** Opening Exercise material block **

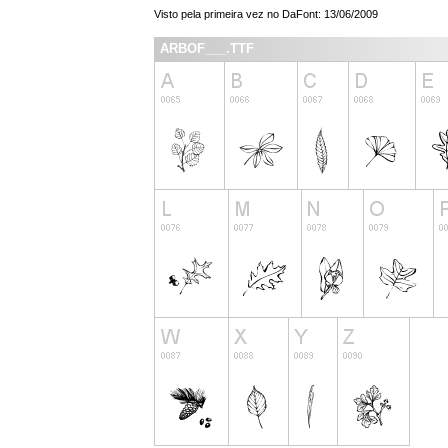
Visto pela primeira vez no DaFont: 13/06/2009
ARBOF___.TTF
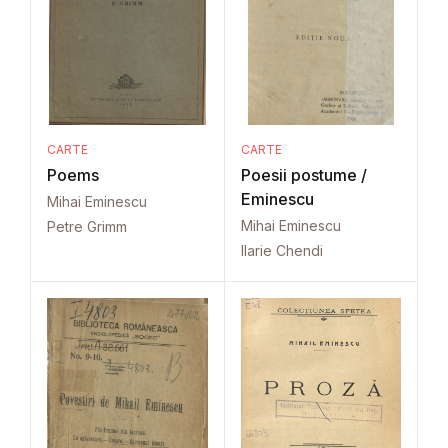
CARTE
CARTE
Poems
Poesii postume /
Eminescu
Mihai Eminescu
Mihai Eminescu
Petre Grimm
Ilarie Chendi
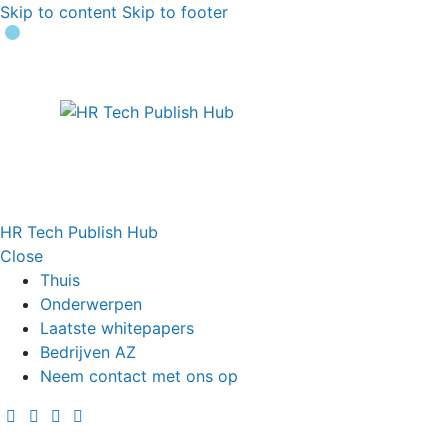
Skip to content
Skip to footer
HR Tech Publish Hub
Close
Thuis
Onderwerpen
Laatste whitepapers
Bedrijven AZ
Neem contact met ons op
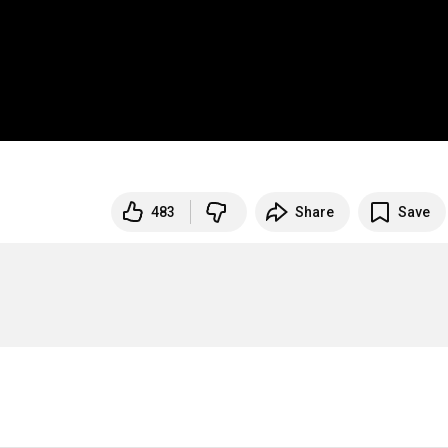
483
Share
Save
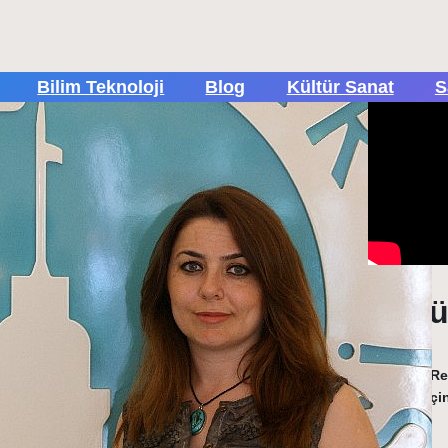
Bilim Teknoloji
Blog
Kültür Sanat
S
Popül
Tüm Rek
içi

** Closing Exercise material block **

## Task statement
Go through the records above and write out every line exactly, passing over the pictures.

## Written answer
Visto pela primeira vez no DaFont: 13/06/2009
ARBOF___.TTF
CARTE
CARTE
Poems
Poesii postume /
Eminescu
Mihai Eminescu
Mihai Eminescu
Petre Grimm
Ilarie Chendi
Skip to content
Skip to footer
HR Tech Publish Hub
Close
Thuis
Onderwerpen
Laatste whitepapers
Bedrijven AZ
Neem contact met ons op
483
Share
Save
Bilim Teknoloji
Blog
Kültür Sanat
S
Popül
Tüm Rek
içi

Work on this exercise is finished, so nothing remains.